StimVinsh / xdocreport

Automatically exported from code.google.com/p/xdocreport
0 stars 0 forks source link

Error parsing docx files from SharePoint #84

Closed GoogleCodeExporter closed 8 years ago

GoogleCodeExporter commented 8 years ago
What steps will reproduce the problem?
1. Takes the attached document
2. Try to parse it 
3. Will throw exception :

What is the expected output? What do you see instead?
The document should get parsed , but got fatal error

[Fatal Error] :1:1: Content is not allowed in prolog.
Exception in thread "main" fr.opensagres.xdocreport.core.XDocReportException: 
org.xml.sax.SAXParseException: Content is not allowed in prolog.
        at fr.opensagres.xdocreport.document.preprocessor.sax.SAXXDocPreprocessor.preprocess(SAXXDocPreprocessor.java:77)
        at fr.opensagres.xdocreport.document.preprocessor.sax.SAXXDocPreprocessor.preprocess(SAXXDocPreprocessor.java:47)
        at fr.opensagres.xdocreport.document.preprocessor.AbstractXDocPreprocessor.preprocess(AbstractXDocPreprocessor.java:88)
        at fr.opensagres.xdocreport.document.AbstractXDocReport.doPreprocessorIfNeeded(AbstractXDocReport.java:353)
        at fr.opensagres.xdocreport.document.AbstractXDocReport.convert(AbstractXDocReport.java:656)

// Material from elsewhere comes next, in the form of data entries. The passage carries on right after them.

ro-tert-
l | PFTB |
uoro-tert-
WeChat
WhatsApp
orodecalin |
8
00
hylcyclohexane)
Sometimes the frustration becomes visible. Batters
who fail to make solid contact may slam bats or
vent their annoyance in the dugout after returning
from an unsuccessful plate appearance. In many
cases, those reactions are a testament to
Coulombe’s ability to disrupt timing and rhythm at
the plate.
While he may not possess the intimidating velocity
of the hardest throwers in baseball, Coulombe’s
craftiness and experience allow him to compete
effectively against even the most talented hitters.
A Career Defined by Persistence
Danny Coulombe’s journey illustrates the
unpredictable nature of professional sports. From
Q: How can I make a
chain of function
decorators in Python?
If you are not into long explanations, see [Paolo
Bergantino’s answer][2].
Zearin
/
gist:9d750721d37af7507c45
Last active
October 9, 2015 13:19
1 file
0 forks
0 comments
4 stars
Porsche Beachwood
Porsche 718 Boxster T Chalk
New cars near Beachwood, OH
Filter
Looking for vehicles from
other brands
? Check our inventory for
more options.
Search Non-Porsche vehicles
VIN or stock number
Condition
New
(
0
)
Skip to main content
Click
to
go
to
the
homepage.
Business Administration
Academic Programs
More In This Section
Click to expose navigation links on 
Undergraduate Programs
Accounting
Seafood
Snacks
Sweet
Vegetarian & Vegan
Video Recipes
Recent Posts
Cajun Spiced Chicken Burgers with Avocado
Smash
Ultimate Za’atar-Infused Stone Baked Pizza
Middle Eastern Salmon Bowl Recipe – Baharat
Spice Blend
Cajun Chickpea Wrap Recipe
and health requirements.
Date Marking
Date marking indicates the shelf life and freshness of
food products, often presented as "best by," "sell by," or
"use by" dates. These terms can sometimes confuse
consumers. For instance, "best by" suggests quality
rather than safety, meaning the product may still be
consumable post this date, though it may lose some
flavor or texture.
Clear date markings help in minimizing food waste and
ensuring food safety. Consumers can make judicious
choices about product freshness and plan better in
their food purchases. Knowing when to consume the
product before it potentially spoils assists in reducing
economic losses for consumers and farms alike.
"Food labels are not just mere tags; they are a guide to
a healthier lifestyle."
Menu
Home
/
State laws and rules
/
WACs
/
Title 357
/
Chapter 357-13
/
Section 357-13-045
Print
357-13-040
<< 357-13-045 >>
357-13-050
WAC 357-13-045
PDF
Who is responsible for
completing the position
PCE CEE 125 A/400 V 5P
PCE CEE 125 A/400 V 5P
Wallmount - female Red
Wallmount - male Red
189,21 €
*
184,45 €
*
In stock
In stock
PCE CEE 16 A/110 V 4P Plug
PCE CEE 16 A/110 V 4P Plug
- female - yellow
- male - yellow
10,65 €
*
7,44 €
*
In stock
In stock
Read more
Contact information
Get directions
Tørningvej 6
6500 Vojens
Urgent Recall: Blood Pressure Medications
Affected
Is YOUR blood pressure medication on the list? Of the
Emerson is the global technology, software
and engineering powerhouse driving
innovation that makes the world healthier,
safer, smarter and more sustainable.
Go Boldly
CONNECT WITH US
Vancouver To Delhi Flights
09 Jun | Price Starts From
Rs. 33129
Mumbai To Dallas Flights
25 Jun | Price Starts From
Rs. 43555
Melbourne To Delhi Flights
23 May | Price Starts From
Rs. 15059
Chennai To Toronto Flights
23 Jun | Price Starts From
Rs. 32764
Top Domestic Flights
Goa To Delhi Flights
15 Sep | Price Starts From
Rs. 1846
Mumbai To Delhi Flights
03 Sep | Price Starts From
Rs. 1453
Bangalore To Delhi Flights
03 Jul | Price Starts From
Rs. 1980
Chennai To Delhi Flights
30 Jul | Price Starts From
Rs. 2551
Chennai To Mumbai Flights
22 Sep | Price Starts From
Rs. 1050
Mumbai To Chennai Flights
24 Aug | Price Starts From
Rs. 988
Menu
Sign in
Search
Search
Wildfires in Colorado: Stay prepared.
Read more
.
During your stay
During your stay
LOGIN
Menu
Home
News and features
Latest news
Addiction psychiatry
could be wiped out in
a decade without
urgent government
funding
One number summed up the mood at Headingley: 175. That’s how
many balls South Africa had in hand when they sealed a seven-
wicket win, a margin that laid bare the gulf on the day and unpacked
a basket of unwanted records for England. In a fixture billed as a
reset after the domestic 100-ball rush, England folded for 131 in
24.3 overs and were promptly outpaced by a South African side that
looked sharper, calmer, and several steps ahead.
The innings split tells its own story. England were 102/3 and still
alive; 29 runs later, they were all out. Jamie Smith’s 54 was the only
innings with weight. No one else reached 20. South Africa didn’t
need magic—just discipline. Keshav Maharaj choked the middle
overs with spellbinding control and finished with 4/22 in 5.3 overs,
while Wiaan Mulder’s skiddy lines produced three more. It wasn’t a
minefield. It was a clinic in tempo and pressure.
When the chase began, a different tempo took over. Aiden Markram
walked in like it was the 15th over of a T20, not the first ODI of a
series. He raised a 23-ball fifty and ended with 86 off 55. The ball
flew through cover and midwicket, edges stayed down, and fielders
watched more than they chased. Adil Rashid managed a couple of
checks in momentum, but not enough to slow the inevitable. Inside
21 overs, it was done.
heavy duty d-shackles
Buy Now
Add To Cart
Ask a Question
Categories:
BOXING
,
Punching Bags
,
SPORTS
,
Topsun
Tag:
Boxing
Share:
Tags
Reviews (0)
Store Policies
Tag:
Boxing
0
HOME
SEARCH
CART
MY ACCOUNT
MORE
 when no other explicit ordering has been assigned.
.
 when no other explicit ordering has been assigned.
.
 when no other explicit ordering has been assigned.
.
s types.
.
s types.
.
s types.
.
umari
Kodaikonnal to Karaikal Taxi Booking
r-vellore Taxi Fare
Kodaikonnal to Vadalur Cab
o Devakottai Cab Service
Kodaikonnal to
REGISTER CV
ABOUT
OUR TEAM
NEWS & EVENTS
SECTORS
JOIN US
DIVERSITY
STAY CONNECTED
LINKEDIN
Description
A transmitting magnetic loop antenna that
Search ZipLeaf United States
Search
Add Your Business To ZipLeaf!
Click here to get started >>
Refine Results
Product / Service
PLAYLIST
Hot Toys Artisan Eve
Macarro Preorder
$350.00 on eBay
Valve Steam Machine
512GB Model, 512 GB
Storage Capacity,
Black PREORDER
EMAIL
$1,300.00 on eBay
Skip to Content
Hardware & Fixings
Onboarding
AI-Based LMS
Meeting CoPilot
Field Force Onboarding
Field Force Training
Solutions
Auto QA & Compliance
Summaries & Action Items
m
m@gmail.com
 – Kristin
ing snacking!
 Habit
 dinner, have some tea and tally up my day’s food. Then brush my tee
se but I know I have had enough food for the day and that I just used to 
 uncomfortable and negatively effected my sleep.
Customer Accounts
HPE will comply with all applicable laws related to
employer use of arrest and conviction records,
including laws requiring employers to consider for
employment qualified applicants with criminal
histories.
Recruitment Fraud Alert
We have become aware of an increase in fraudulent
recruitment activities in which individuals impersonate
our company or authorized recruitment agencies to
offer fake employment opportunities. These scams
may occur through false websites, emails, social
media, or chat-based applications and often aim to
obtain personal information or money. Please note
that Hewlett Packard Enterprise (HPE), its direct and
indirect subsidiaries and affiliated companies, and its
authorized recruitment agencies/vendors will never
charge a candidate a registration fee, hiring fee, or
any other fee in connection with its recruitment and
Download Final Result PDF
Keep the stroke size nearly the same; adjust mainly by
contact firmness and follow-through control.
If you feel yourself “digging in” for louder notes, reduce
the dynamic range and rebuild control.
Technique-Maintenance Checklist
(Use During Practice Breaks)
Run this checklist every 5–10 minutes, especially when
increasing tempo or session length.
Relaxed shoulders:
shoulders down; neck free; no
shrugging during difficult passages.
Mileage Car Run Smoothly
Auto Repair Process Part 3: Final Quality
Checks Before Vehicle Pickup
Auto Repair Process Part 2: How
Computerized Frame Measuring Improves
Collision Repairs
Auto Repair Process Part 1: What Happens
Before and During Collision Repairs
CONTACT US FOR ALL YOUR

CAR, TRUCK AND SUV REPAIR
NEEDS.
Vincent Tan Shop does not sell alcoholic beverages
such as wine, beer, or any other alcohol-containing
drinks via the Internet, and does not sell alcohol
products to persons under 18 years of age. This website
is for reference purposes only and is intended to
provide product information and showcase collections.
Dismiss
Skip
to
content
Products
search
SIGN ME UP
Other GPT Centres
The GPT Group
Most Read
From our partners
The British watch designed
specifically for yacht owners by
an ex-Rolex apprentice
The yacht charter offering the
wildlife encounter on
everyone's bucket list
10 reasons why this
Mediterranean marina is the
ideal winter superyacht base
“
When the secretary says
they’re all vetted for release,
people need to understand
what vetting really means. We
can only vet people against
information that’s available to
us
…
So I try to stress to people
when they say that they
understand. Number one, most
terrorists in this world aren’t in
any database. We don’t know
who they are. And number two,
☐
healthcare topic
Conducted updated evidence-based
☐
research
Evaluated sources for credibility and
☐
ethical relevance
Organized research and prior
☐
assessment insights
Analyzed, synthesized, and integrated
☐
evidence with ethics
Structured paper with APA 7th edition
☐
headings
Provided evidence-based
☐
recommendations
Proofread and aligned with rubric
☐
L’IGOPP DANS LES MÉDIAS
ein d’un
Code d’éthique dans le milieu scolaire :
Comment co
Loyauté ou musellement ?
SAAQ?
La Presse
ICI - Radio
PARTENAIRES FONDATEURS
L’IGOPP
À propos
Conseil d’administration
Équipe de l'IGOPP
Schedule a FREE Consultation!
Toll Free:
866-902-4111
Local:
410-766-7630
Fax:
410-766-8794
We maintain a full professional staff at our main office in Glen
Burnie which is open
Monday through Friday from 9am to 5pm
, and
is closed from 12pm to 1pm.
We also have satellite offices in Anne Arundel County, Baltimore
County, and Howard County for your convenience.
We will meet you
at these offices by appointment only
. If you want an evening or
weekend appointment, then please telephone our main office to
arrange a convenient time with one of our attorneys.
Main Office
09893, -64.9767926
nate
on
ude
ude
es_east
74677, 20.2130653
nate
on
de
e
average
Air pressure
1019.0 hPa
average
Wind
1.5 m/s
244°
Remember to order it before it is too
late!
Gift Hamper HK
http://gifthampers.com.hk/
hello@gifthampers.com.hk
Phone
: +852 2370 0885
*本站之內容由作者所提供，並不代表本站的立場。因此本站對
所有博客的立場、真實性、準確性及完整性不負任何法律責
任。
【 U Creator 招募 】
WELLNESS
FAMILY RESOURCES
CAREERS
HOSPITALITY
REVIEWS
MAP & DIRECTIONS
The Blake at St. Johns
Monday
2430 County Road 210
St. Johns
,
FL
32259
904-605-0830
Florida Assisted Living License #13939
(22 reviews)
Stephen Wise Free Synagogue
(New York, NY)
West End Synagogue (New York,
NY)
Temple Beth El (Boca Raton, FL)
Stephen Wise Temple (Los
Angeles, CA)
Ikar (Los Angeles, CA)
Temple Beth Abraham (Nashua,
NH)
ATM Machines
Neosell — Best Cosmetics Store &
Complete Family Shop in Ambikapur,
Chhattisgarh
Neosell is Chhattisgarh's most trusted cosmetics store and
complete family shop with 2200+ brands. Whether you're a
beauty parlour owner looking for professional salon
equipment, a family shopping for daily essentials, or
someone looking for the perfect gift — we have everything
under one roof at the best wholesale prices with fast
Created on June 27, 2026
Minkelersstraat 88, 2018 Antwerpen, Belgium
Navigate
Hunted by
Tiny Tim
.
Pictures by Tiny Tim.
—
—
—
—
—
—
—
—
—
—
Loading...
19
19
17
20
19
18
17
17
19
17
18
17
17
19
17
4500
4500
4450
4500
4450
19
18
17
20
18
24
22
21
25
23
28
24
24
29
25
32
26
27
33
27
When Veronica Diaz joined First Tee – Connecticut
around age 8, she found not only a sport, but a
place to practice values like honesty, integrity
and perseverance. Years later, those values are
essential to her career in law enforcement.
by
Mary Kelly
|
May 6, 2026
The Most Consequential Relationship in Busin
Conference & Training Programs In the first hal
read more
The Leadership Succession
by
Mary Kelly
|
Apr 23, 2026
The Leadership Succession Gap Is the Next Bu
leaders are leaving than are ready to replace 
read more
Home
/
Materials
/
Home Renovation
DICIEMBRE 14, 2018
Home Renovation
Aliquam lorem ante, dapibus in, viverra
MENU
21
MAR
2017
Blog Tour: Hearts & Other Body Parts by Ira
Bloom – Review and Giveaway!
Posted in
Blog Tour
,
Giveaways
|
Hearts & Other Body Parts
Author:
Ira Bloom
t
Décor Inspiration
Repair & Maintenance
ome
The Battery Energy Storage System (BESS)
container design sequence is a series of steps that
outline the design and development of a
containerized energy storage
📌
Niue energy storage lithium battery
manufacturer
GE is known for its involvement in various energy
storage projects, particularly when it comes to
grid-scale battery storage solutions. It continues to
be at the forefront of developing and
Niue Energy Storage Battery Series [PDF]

What version of the product are you using? On what operating system?
xdocreport-0.9.6  on Linux

Please provide any additional information below.
The document is stored in Microsoft SharePoint , which also come with a web 
based editor.  
My guess is that  the online Editor has added some wacky content, that is 
unexpected in the parser

Original issue reported on code.google.com by mingkem...@yahoo.com on 2 Mar 2012 at 4:51

Attachments:

GoogleCodeExporter commented 8 years ago
Hi,

I have tried your docx and I have the same problem. Problem comes from with you 
XML entries encoding. I have tried to fix your problem by using InputStream for 
XML entry and not Reader. It works with your docx.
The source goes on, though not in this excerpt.